While the image of training as “a cost of doing business” is nothing new, it is also a misperception that you can change. Remember, it wasn’t too long ago that business leaders treated IT as a commodity. Now businesses depend on the innovative minds across their technology teams to create competitive advantage and find better ways to engage customers, sell, compete and operate throughout the supply chain.

Learning leaders too can earn a strategic role in their organizations and become trusted advisors in business planning and decision making. The very way in which you approach your work and interact with business teams has a powerful influence on how training is seen by the business. Are you approaching training assignments as a one-off need or are you working from a corporate learning plan that fuels business strategy and contributes to business objectives? Are you working to anticipate the learning needs of business groups based on their growth plans and objectives, or do you operate in reaction mode – planning training when a need arises? Do you have a strong understanding of the company’s five-year and 10-year plans?

Strategic contributions and leadership start with knowledge, which is where training leaders need to begin as they work to elevate the role and image of the training organization. Below are several engagement best practices learning leaders can embrace as they partner with peers from across their organization.

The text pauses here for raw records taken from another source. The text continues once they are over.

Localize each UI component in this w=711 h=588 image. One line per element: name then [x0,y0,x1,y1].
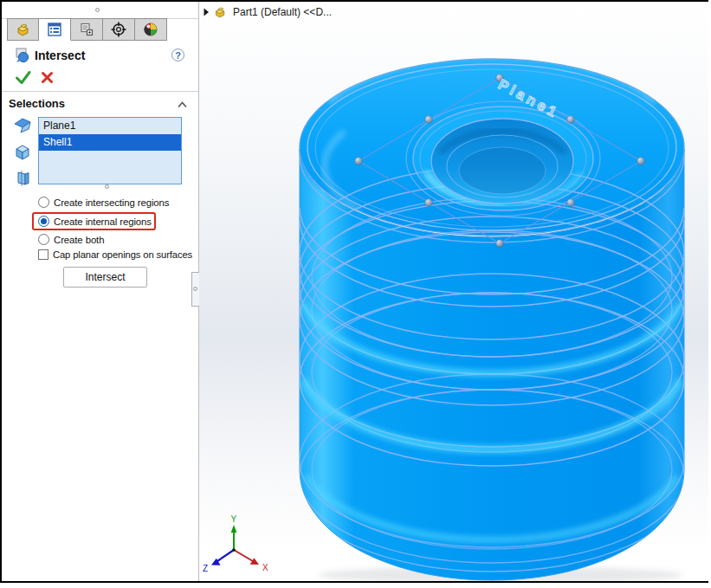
intersect-feature-icon [13,47,32,68]
triad-x-label: X [262,563,268,572]
splitter-collapse-handle[interactable] [191,272,199,307]
ok-button[interactable] [15,70,31,85]
radio-circle[interactable] [38,197,49,208]
radio-create-intersecting-regions[interactable]: Create intersecting regions [38,197,169,208]
dimxpertmanager-icon [110,21,127,38]
manager-tab-strip [7,18,167,41]
plane-icon [14,118,31,133]
checkbox-cap-planar-openings[interactable]: Cap planar openings on surfaces [38,249,192,260]
selections-group-label: Selections [9,97,65,110]
property-manager-panel: Intersect ? Selections [2,2,198,581]
intersect-button[interactable]: Intersect [63,267,147,288]
triad-y-label: Y [231,514,237,524]
tab-configurationmanager[interactable] [71,18,103,41]
displaymanager-icon [143,22,158,37]
list-item[interactable]: Plane1 [39,118,181,134]
selections-listbox[interactable]: Plane1 Shell1 [38,117,182,184]
tab-featuremanager[interactable] [7,18,39,41]
triad-z-label: Z [203,564,208,573]
panel-grip[interactable] [2,2,198,19]
listbox-resize-grip[interactable] [105,184,109,189]
red-highlight-box [32,212,156,230]
divider [2,91,198,92]
graphics-viewport[interactable]: Part1 (Default) <<D... [199,2,708,581]
solidworks-window: Intersect ? Selections [0,0,708,583]
panel-title: Intersect [35,48,85,62]
radio-create-both[interactable]: Create both [38,234,104,245]
configurationmanager-icon [79,22,94,37]
tab-propertymanager[interactable] [39,18,71,41]
grip-dot [193,287,197,291]
collapse-chevron-icon[interactable] [177,100,188,109]
surface-body-icon [14,170,31,187]
list-item-selected[interactable]: Shell1 [39,134,181,151]
radio-circle[interactable] [38,234,49,245]
tab-dimxpertmanager[interactable] [103,18,135,41]
grip-dot [95,8,100,12]
featuremanager-icon [15,22,32,37]
help-icon[interactable]: ? [171,48,184,61]
tab-displaymanager[interactable] [135,18,167,41]
orientation-triad: Y X Z [203,514,268,573]
solid-body-icon [13,143,32,162]
checkbox-square[interactable] [38,249,48,260]
propertymanager-icon [47,22,62,37]
cancel-button[interactable] [41,71,54,84]
model-3d-view[interactable]: Plane1 Y X Z [199,2,708,581]
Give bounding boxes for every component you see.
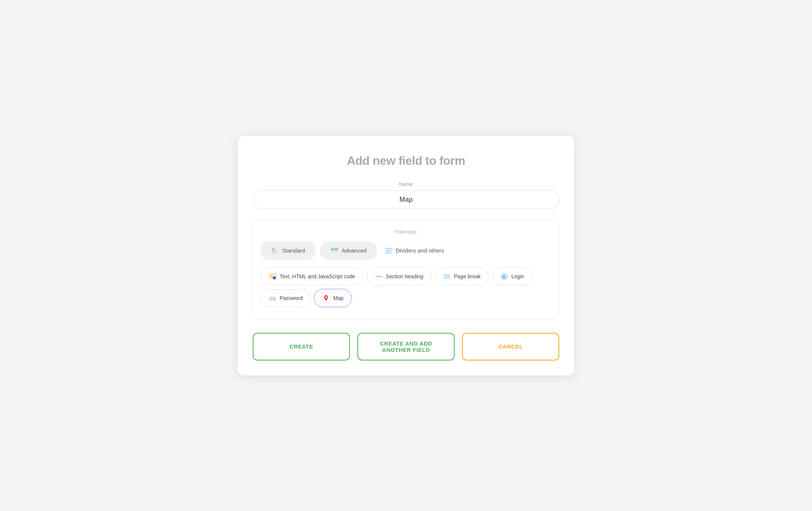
action-buttons: CREATE CREATE AND ADD ANOTHER FIELD CANC… [253,333,559,360]
tab-standard-label: Standard [282,247,305,254]
option-section-heading[interactable]: Section heading [367,267,431,285]
modal-container: Add new field to form Name Field type St… [238,136,574,375]
password-icon [268,294,277,302]
field-type-container: Field type Standard [253,220,559,319]
tab-advanced[interactable]: Advanced [320,241,377,260]
create-and-add-button[interactable]: CREATE AND ADD ANOTHER FIELD [357,333,455,360]
type-tabs: Standard Advanced [261,241,551,260]
svg-text:JS: JS [270,275,273,278]
svg-text:i: i [274,277,274,279]
svg-rect-1 [272,251,278,252]
code-icon: JS i [268,272,277,281]
svg-text:🌐: 🌐 [502,275,506,279]
svg-point-25 [273,298,274,299]
create-button[interactable]: CREATE [253,333,350,360]
standard-icon [271,247,279,255]
map-icon [322,294,330,302]
svg-rect-2 [272,253,276,254]
create-and-add-button-label: CREATE AND ADD ANOTHER FIELD [380,340,432,353]
option-text-html-js-label: Text, HTML and JavaScript code [280,273,355,279]
create-button-label: CREATE [289,343,313,350]
svg-point-23 [270,298,271,299]
option-login-label: Login [511,273,524,279]
login-icon: 🌐 [500,272,508,281]
option-map[interactable]: Map [314,289,351,307]
cancel-button-label: CANCEL [498,343,523,350]
svg-rect-0 [272,248,274,251]
svg-point-26 [275,298,276,299]
name-input[interactable] [253,190,559,209]
name-label: Name [253,181,559,187]
svg-point-24 [272,298,273,299]
dividers-icon [385,247,393,255]
svg-rect-4 [335,248,338,250]
tab-dividers[interactable]: Dividers and others [385,241,444,260]
svg-rect-5 [331,251,338,252]
option-text-html-js[interactable]: JS i Text, HTML and JavaScript code [261,267,363,285]
option-login[interactable]: 🌐 Login [492,267,532,285]
option-password-label: Password [280,295,302,301]
field-type-label: Field type [261,229,551,235]
advanced-icon [330,247,339,255]
svg-point-28 [325,296,327,298]
option-page-break[interactable]: Page break [435,267,489,285]
cancel-button[interactable]: CANCEL [462,333,559,360]
tab-advanced-label: Advanced [342,247,367,254]
tab-dividers-label: Dividers and others [396,247,444,254]
option-password[interactable]: Password [261,289,310,307]
option-page-break-label: Page break [454,273,481,279]
section-heading-icon [375,272,383,281]
tab-standard[interactable]: Standard [261,241,316,260]
option-map-label: Map [333,295,343,301]
svg-rect-6 [331,253,336,253]
page-break-icon [443,272,451,281]
option-section-heading-label: Section heading [386,273,423,279]
page-title: Add new field to form [253,154,559,168]
svg-rect-3 [331,248,334,250]
field-options: JS i Text, HTML and JavaScript code Sect… [261,267,551,307]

Know Your Client – Gain extensive insight into the operations and strategy of the business unit you are supporting. By knowing the business group – their mission, their challenges, their team, their operations—you can truly become a partner in performance improvement. This effort will not only win you the trust of business unit managers, but also give you the understanding needed to help them identify skill and knowledge needs within their organization.

Knowing that you can’t become an expert in every process and operational detail, focus on answering the following questions:

  • What specific challenges is the business unit facing?
  • What measurements and metrics does the unit use to analyze performance?
  • How are initiatives of the business unit tied to the company’s greater business strategy?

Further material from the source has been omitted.